Aim of the exercise. Quote exactly, and only, the lines from the one with "Thế giới đó đây" through the end of the listing.

Data excerpts: Begin

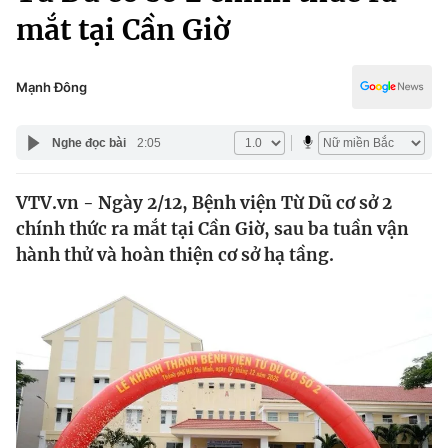
Chính trị
mắt tại Cần Giờ
Truyền hình
Văn hóa - Giải trí
Xã hội
Y tế
Mạnh Đông
Đời sống
Pháp luật
Công nghệ
Nghe đọc bài
2:05
Giáo dục
Y tế
VTV.vn - Ngày 2/12, Bệnh viện Từ Dũ cơ sở 2
chính thức ra mắt tại Cần Giờ, sau ba tuần vận
Thế giới
hành thử và hoàn thiện cơ sở hạ tầng.
Tin tức
Kinh tế
Thế giới đó đây
Tài chính
Dữ liệu và đời sống
Câu chuyện quốc tế
Thị trường
Truyền hình
Góc doanh nghiệp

Data excerpts: End

Output below.
Thế giới đó đây
Tài chính
Dữ liệu và đời sống
Câu chuyện quốc tế
Thị trường
Truyền hình
Góc doanh nghiệp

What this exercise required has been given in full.